Le champ des arts visuels va établir rapidement au 20 ème siècle de nouveaux rapports avec l’écriture. Pendant longtemps, dans la lignée de «ut pictura poesis» d’Horace,  la peinture était considérée comme une poésie muette (et la poésie une peinture parlante comme l’affirmait Simonide de Céos dès le 5ème siècle avant JC). Dans les « mots dans la peinture » Michel Butor retrace très bien l’histoire les diverses formes et fonctions de l’écriture dans la peinture occidentale.
Contrairement aux artistes des siècles précédents, les artistes du début du 20 ème siècle pouvaient échapper à l’histoire de l’art (ses œuvres et ses théories) pour alimenter leurs démarches artistiques. Loin de la rigueur académique, leurs sources étaient proches du quotidien et des nouvelles considérations esthétiques du moment. Pour faire surgir l’écriture dans une œuvre, ils n’ont pas puisé, par exemple, dans le mystère de l’épitaphe « des bergers d’acardie » de Poussin  mais dans les textes des journaux ou dans les objets manufacturés pour exploiter autant le signe formel que son signifié. Lisibilité et visibilité vont se chevaucher, se croiser et s’opposer de manière très diverse et innovante.
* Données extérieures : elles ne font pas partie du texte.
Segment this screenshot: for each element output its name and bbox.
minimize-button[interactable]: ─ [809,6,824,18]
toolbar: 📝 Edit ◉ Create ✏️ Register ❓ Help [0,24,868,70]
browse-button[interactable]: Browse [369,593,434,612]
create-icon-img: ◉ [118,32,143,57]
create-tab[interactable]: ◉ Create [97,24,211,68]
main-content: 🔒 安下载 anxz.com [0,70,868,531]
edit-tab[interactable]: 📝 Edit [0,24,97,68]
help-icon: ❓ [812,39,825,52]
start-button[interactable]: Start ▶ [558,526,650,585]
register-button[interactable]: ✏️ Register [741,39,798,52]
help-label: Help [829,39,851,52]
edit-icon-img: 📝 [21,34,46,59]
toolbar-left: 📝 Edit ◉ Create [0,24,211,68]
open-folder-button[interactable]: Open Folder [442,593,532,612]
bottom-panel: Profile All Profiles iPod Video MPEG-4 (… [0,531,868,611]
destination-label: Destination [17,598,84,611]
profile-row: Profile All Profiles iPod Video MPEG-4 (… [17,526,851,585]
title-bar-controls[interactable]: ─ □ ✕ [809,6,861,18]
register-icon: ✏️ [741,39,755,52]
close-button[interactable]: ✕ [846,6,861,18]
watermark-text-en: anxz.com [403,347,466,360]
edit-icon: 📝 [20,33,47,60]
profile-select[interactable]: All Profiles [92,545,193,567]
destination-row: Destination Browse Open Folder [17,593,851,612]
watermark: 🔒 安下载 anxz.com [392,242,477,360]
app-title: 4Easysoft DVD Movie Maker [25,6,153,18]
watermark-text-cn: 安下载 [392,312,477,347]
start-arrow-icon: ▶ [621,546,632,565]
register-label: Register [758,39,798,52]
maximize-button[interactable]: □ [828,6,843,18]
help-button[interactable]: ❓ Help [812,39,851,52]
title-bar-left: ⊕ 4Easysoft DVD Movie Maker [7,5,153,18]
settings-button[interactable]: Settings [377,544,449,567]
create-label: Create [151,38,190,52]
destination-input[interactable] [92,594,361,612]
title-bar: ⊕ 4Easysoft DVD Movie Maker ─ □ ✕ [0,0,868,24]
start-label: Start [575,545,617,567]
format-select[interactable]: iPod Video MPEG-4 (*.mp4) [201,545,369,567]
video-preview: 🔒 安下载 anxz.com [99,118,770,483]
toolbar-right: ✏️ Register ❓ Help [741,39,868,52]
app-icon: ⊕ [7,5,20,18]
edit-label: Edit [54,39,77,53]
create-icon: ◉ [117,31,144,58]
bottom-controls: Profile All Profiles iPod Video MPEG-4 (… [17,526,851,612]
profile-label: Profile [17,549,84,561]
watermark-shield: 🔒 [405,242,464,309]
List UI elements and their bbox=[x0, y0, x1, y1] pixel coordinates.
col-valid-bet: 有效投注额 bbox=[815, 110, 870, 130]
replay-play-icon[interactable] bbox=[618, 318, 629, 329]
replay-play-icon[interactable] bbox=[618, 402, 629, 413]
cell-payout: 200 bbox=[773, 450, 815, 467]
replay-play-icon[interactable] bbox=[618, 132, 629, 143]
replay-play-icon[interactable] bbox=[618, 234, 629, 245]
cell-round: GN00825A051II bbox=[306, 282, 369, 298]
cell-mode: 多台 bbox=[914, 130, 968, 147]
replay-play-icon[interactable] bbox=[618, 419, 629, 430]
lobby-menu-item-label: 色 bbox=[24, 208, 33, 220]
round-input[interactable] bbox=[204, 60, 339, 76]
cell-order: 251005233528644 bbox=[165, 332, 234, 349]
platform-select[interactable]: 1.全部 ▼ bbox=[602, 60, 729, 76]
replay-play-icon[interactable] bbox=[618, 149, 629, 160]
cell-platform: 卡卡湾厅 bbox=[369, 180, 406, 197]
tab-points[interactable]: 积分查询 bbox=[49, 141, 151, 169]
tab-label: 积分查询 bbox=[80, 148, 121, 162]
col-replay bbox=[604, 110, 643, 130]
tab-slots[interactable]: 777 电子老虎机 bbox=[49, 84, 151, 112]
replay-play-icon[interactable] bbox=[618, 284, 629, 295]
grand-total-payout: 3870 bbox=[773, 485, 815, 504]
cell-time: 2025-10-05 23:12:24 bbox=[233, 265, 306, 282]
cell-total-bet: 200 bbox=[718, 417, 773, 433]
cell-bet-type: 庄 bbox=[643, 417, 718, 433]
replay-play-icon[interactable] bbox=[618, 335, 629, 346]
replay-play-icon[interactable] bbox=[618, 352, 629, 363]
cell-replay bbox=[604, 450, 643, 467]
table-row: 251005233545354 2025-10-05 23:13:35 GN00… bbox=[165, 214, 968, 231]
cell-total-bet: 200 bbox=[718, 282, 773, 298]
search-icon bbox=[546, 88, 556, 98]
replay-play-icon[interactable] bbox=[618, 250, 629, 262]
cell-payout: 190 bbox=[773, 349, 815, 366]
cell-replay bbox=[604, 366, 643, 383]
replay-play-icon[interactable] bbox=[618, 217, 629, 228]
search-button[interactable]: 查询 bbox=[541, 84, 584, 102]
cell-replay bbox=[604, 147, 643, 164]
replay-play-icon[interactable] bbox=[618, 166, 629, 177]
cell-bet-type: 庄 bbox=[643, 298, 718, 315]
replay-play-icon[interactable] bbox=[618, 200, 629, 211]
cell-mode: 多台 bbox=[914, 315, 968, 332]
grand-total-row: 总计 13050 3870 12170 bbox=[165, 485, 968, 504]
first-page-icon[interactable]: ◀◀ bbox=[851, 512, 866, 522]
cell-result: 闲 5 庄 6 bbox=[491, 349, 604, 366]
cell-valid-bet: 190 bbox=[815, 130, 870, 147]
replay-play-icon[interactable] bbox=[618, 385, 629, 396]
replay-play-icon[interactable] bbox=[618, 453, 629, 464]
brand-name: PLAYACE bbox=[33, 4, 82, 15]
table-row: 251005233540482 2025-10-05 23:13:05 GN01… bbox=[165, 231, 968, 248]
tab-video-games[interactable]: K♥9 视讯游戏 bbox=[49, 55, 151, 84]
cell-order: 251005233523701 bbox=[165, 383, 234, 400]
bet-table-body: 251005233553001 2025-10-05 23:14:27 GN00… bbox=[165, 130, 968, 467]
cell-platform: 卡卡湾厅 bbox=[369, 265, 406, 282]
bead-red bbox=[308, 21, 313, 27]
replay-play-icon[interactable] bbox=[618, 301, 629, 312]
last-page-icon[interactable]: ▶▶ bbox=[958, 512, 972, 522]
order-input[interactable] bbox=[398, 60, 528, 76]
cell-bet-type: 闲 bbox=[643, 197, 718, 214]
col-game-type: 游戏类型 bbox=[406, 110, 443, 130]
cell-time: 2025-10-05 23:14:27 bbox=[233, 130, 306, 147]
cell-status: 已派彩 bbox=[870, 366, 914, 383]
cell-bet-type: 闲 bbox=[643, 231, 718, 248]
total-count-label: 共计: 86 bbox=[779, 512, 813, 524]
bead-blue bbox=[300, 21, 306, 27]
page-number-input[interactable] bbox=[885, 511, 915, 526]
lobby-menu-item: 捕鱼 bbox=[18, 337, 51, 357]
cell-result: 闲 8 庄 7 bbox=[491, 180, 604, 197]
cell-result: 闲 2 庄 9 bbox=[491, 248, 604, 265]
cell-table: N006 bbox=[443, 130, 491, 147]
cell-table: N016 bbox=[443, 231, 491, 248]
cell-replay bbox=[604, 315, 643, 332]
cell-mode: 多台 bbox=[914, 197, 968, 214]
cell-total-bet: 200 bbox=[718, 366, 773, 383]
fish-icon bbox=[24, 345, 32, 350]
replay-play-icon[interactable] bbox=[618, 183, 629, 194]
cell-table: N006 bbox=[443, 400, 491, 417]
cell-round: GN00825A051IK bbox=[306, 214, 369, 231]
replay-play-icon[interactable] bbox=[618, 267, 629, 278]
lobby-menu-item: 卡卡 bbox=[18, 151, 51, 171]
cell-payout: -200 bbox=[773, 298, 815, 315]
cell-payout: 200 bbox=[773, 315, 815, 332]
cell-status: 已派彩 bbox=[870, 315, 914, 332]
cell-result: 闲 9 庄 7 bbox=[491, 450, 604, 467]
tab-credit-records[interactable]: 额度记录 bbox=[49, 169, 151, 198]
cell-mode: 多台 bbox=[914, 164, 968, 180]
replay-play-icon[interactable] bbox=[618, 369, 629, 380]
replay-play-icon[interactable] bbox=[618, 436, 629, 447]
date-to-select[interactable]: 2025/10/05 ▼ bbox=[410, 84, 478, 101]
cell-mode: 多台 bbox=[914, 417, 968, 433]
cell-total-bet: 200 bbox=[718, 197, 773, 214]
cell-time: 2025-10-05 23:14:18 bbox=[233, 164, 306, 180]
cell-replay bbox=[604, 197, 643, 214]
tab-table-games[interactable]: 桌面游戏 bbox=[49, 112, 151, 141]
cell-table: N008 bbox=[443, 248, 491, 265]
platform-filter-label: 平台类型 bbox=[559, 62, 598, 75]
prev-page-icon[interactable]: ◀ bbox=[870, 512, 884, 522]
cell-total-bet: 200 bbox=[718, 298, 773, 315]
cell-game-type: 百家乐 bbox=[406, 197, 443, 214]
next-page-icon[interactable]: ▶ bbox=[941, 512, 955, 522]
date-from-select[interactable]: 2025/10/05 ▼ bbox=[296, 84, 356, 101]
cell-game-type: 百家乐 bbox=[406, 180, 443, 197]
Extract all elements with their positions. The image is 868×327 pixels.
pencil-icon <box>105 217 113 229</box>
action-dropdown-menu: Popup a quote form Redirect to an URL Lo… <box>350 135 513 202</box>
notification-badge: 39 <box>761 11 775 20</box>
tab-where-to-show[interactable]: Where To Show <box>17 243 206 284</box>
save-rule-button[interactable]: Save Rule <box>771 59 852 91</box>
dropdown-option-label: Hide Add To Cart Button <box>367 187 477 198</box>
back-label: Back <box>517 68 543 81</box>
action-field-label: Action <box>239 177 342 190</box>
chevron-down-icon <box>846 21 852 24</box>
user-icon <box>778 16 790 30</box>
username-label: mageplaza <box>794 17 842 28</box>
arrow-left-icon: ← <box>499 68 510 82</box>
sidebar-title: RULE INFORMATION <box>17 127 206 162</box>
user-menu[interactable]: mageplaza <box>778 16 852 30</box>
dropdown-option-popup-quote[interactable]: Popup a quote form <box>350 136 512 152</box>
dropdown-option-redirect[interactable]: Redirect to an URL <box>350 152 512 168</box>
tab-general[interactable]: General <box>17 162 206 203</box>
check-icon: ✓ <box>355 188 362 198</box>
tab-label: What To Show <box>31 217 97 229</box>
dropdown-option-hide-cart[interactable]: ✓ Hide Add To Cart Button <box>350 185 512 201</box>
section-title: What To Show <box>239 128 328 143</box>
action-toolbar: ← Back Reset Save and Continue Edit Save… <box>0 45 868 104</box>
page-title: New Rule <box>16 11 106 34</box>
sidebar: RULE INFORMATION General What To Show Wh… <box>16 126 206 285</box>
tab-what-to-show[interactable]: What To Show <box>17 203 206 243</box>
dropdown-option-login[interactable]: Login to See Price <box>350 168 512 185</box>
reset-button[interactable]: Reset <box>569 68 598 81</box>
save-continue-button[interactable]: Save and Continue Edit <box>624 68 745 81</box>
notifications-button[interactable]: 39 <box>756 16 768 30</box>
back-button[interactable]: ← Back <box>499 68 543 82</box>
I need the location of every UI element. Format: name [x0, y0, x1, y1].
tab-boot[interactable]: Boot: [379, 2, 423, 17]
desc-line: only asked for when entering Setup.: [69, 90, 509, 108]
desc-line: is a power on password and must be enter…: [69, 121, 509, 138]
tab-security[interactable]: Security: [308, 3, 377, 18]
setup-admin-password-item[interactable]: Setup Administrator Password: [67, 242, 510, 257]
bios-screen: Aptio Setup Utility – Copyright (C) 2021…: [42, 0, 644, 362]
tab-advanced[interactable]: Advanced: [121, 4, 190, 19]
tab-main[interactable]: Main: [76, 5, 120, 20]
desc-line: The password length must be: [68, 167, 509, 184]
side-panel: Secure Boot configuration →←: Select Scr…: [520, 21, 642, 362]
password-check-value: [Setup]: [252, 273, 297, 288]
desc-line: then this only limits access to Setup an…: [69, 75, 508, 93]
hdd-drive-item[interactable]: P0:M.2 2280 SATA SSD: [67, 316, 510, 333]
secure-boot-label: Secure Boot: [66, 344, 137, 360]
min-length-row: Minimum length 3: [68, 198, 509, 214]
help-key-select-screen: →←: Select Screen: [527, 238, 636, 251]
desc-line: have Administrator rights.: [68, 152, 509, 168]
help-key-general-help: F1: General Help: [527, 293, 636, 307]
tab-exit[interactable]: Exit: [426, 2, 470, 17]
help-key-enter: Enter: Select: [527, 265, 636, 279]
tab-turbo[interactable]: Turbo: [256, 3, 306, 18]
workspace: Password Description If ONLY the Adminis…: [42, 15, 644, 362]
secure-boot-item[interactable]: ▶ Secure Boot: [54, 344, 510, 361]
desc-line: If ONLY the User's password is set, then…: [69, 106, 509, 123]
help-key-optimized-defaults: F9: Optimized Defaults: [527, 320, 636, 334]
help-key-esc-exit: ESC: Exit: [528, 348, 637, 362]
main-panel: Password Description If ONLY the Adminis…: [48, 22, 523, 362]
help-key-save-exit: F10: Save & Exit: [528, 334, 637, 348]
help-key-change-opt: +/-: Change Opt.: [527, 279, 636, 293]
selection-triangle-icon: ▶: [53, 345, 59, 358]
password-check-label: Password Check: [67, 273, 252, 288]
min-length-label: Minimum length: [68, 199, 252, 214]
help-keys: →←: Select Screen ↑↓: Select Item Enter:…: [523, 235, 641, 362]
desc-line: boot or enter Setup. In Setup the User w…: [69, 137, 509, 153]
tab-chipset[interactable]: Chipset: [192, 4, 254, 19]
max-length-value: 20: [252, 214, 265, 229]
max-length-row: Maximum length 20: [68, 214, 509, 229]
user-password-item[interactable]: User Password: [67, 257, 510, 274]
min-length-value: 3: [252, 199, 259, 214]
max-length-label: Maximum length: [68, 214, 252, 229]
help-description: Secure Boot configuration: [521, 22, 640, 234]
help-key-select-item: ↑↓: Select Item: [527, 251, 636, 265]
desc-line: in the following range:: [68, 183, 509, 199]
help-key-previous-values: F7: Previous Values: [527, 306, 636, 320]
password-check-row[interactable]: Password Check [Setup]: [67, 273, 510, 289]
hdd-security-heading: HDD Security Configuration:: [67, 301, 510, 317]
Dans les œuvres du 20 ème (et du 21 ème), on repère 4 manières différentes d’utiliser l’écriture :

L’écriture utilisée dans son sens premier : comme système de signes graphiques permettant de noter un message oral ou une pensée pour le conserver et le transmettre.
L’écriture considérée principalement au niveau strict du signe (signifiant / signifié) sans message particulier.
L’écriture comme signe purement signifiant qui reste au stade de son enveloppe formelle et visuelle.
L’écriture considérée comme transcription de l’idée, du concept.

A partir de quelques exemples significatifs et singuliers on peut pour illustrer ces différentes manières d’utiliser l’écrit. Une ouvre d’art est comme une poupée russe. Quand on commence à l’approfondir, à la démonter, etc. on ouvre de nouvelles portes secrètes qui nous engagent dans toutes sortes de significations inattendues.

L’écriture aux résonances multiples.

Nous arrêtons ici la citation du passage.